# ACTIVITY
Repeat each record exactly. Any picture gets left out.

# INPUT
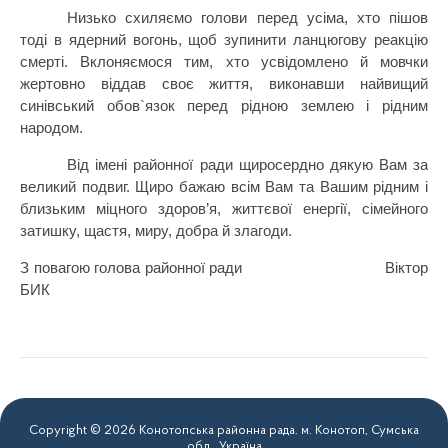
Низько схиляємо голови перед усіма, хто пішов
тоді в ядерний вогонь, щоб зупинити ланцюгову реакцію
смерті. Вклоняємося тим, хто усвідомлено й мовчки
жертовно віддав своє життя, виконавши найвищий
синівський обов`язок перед рідною землею і рідним
народом.
Від імені районної ради щиросердно дякую Вам за
великий подвиг. Щиро бажаю всім Вам та Вашим рідним і
близьким міцного здоров’я, життєвої енергії, сімейного
затишку, щастя, миру, добра й злагоди.
З повагою голова районної ради Віктор
БИК
Copyright © 2026 Конотопська районна рада. м. Конотоп, Сумська
обл., Україна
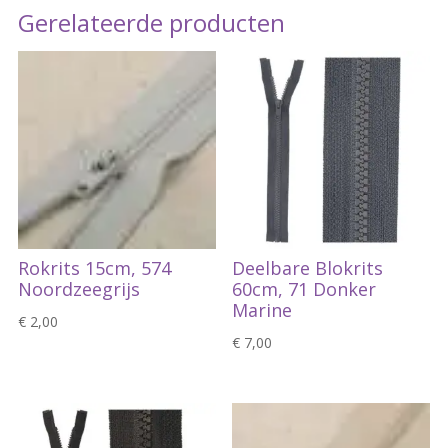
Gerelateerde producten
Rokrits 15cm, 574
Deelbare Blokrits
Noordzeegrijs
60cm, 71 Donker
Marine
€
2,00
€
7,00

# RESPONSE TO THIS TASK
Низько схиляємо голови перед усіма, хто пішов
тоді в ядерний вогонь, щоб зупинити ланцюгову реакцію
смерті. Вклоняємося тим, хто усвідомлено й мовчки
жертовно віддав своє життя, виконавши найвищий
синівський обов`язок перед рідною землею і рідним
народом.
Від імені районної ради щиросердно дякую Вам за
великий подвиг. Щиро бажаю всім Вам та Вашим рідним і
близьким міцного здоров’я, життєвої енергії, сімейного
затишку, щастя, миру, добра й злагоди.
З повагою голова районної ради Віктор
БИК
Copyright © 2026 Конотопська районна рада. м. Конотоп, Сумська
обл., Україна
Gerelateerde producten
Rokrits 15cm, 574
Deelbare Blokrits
Noordzeegrijs
60cm, 71 Donker
Marine
€
2,00
€
7,00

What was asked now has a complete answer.